For the DMN, FPN, MFN, and combined DMN + FPN + MFN groups, the classification accuracy of samples using the SNBG method is consistently higher than that of the PCC-based method, regardless of whether clustering coefficients or node degree features are used. Although the accuracy for both methods is relatively low when using clustering coefficients, our method still demonstrates superior intergroup classification performance. As shown in the Table 4, our method demonstrates superior classification performance across various network features. Specifically, when classifying features extracted from the combined DMN + FPN + MFN group, our method improves classification accuracy from 79.04 ± 5.41% to 83.52 ± 3.14%, and from 89.24 ± 3.11% to 97.13 ± 1.83%. To further verify the effectiveness of the classification results, we conducted 70% sampling for 50 times on the original two sets of data. We then spliced the network features of the DMN, MFN, and the FPN following the same steps and used the SVM for learning and classification. The results are shown in the Fig. 4. During the 50 rounds of cyclic experiments, the classification results based on the SNBG method were all higher than those based on the PCC-based network construction method.

Fig. 4
figure 4

Perform sampling at 70% for the data of AD and CN, and conduct visual analysis on the results after repeated classifications.

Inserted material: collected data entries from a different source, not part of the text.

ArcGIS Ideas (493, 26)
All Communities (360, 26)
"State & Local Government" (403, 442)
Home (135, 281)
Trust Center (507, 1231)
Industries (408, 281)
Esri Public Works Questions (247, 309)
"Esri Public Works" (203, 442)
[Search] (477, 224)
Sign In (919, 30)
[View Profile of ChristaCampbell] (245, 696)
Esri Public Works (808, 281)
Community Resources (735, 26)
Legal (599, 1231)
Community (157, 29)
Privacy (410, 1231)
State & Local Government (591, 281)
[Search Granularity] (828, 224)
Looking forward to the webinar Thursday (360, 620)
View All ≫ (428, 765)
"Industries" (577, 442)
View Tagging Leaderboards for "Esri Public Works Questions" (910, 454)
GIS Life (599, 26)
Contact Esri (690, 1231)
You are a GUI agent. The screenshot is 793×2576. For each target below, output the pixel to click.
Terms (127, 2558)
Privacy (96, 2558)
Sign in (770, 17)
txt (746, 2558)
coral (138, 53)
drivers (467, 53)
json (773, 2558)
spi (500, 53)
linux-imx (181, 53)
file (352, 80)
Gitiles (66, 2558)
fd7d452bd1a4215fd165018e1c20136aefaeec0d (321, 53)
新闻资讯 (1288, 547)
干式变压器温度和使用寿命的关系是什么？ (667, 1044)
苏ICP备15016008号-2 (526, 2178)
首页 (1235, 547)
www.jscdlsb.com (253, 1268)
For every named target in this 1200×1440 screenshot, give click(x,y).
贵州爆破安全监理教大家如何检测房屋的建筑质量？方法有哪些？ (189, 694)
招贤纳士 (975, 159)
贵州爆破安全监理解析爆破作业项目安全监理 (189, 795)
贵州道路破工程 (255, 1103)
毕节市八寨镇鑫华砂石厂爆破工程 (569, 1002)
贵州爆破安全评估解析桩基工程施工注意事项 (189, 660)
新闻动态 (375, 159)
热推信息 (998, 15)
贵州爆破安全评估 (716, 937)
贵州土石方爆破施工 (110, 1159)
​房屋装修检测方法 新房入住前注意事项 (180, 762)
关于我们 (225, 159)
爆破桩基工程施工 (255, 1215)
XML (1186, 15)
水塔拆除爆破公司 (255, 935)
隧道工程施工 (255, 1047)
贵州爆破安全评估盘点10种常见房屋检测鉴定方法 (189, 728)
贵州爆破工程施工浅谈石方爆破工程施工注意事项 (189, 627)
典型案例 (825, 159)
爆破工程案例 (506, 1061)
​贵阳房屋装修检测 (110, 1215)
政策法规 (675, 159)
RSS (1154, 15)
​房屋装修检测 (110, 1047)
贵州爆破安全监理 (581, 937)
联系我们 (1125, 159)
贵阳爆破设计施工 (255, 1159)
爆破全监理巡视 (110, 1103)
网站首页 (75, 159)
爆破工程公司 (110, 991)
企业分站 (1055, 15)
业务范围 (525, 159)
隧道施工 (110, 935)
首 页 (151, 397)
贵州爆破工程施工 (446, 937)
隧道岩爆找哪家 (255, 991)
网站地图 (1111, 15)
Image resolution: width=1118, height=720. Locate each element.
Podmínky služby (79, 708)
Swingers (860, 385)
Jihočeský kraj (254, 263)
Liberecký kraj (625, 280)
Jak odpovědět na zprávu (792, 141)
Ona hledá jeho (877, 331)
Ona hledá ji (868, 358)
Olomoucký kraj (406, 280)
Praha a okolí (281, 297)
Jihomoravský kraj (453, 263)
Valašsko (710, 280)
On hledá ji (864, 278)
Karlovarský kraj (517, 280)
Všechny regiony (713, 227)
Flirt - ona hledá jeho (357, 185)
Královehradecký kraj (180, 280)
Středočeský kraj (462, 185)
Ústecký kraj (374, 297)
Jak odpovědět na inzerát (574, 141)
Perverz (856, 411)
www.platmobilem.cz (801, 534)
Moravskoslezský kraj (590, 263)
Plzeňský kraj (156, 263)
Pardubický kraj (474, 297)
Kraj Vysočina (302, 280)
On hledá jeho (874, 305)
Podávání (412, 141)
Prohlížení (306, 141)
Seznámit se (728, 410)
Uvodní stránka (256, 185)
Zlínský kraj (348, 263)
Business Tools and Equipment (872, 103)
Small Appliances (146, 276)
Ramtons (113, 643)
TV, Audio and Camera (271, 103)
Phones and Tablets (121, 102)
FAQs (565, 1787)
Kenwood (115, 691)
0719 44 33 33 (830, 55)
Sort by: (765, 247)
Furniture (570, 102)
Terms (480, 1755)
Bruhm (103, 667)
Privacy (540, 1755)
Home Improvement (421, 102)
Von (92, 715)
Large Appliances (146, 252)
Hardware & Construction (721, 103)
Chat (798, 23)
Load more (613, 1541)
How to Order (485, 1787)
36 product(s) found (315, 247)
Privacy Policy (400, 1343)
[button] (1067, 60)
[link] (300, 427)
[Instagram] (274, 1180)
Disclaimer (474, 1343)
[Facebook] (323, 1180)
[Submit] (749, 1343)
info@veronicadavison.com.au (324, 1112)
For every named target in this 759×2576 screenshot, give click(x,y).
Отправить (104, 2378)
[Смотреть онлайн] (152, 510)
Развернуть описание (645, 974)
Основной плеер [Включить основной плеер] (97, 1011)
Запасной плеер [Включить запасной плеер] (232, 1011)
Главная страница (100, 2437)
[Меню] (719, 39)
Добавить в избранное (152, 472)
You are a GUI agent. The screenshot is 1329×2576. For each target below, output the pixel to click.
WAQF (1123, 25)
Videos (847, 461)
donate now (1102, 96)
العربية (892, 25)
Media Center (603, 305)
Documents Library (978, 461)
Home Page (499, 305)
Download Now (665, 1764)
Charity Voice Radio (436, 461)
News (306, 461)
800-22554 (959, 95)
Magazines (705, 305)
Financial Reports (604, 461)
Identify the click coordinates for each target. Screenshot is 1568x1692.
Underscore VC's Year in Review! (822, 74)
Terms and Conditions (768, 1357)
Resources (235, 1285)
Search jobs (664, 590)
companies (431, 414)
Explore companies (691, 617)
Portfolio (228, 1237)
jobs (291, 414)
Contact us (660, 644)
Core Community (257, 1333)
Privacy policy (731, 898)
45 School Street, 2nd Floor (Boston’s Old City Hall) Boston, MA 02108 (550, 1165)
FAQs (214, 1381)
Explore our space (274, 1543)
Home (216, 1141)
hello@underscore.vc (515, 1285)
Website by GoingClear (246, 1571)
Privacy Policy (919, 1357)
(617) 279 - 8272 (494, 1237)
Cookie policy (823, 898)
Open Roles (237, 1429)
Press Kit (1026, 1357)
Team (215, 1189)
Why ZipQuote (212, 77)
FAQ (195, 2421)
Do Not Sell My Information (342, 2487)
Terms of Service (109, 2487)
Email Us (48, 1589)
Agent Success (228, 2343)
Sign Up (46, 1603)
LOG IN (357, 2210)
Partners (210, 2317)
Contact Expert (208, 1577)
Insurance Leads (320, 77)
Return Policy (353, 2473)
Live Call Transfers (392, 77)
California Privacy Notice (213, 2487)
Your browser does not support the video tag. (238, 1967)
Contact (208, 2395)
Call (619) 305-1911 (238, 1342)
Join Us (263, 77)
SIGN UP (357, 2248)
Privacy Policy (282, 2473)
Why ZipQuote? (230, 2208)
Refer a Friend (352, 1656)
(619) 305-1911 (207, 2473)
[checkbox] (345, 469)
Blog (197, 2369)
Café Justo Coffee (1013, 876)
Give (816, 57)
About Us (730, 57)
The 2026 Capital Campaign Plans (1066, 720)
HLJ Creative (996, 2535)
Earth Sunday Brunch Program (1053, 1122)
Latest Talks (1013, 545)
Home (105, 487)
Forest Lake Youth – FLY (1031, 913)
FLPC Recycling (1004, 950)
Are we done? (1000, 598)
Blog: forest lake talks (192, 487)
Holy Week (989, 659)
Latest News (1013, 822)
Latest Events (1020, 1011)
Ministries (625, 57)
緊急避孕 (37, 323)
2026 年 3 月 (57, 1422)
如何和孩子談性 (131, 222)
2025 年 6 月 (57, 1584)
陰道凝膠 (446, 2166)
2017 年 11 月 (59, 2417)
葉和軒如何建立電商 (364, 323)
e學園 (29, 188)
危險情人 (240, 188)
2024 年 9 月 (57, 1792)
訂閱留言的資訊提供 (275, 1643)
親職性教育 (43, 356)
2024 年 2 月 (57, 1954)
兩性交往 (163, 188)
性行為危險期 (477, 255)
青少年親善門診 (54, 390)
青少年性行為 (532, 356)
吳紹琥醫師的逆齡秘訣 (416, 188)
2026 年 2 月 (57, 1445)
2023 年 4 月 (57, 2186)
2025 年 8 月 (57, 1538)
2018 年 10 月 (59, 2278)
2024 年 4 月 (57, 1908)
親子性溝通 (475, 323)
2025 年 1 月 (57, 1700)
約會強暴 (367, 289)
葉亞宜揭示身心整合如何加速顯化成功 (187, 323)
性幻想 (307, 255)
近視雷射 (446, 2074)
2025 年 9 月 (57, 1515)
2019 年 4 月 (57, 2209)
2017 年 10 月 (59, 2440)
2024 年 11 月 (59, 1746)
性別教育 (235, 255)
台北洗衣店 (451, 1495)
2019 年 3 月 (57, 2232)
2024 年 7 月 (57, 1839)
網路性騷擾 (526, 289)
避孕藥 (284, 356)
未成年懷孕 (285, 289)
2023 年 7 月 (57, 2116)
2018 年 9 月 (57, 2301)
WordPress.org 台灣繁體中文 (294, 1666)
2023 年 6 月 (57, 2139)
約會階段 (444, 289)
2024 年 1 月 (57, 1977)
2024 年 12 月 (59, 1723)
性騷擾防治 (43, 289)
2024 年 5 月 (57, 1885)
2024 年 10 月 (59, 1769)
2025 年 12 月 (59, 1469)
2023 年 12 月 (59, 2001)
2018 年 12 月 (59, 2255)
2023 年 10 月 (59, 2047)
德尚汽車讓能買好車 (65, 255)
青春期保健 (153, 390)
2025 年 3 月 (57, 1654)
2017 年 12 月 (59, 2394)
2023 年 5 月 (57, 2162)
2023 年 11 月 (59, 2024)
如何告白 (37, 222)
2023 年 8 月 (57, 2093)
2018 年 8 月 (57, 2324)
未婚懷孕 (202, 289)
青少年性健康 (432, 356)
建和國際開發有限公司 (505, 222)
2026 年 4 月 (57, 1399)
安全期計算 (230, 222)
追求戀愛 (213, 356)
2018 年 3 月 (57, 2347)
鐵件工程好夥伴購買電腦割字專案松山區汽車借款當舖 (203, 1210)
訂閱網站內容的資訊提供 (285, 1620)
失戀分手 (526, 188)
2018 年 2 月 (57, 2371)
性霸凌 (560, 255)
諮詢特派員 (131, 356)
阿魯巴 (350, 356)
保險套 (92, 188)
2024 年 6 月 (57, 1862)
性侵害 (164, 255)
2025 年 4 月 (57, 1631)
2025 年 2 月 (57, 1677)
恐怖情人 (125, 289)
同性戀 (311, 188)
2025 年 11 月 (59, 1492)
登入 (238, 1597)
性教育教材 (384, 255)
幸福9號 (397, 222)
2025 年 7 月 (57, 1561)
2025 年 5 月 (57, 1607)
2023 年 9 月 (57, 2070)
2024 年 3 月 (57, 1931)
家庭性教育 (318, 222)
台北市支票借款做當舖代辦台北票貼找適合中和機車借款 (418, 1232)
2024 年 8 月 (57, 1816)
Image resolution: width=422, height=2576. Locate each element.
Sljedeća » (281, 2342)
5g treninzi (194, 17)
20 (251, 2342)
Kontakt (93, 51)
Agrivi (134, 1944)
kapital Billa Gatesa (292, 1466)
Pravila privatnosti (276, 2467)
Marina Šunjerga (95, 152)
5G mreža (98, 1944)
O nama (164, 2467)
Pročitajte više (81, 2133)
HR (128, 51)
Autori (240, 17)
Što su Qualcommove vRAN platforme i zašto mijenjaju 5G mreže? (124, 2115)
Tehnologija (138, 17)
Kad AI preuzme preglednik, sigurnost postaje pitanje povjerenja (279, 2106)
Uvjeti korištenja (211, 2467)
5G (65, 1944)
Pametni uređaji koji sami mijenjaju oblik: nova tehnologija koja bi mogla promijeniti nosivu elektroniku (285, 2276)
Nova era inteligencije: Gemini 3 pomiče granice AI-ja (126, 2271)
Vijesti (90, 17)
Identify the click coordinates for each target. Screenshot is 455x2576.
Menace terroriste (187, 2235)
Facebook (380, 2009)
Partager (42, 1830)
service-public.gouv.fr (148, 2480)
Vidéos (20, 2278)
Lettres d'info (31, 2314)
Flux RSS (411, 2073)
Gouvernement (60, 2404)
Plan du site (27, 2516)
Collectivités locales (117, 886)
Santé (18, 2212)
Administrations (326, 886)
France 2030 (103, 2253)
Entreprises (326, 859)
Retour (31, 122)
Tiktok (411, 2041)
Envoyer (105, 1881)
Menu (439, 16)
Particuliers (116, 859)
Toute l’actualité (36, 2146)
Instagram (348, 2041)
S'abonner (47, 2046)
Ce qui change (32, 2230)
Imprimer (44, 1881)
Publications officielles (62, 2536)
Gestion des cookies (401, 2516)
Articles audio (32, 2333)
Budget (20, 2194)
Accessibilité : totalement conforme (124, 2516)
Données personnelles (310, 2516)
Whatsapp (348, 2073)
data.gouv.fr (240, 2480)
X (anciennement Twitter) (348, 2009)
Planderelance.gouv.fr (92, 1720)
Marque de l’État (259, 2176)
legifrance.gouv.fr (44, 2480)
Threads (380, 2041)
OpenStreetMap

The PCC-based method suffers from high intra-group variability in sample networks due to the significant influence of noise on BOLD signals, which negatively impacts intergroup classification performance. In contrast, the SNBG method, based on the group network of the healthy control group, effectively suppresses noise interference and extracts valid association patterns between ROIs, thus achieving better classification performance.

Conclusion

Using node degree and global efficiency as features for intra-group difference stability analysis, we found that the SNBG method exhibits superior stability in capturing ROI functional consistency, effectively reducing differences between samples within the group. This method significantly outperforms the PCC-based method in both local and global feature extraction. In classification, the SNBG method is more adept at identifying disease related network topological features, enhancing the extraction of sample category features. Both single-network features and combined network features demonstrate higher classification accuracy in SVM models. Overall, the proposed SNBG method reduces intra-group variability and achieves higher classification accuracy compared to the traditional PCC-based method, confirming its effectiveness. Additionally, SNBG can construct brain networks with more stable connections, which aids in uncovering potential connections related to the disease, offering new research perspectives for processing rs-fMRI data. However, our study has limitations, including a relatively small dataset and a broad age range among participants. Further research is needed to explore whether these methods can reveal more potential network features. Additionally, multimodal data such as demographic information, neuropsychological tests, and various AD biomarkers play a crucial role in AD diagnosis. Integrating multimodal data not only enhances the accuracy of AD diagnosis but also helps establish relationships between different modalities, providing valuable insights for clinical diagnosis and the investigation of disease mechanisms. Integrating fMRI single-sample network data with various multimodal datasets will be a key focus of our future research.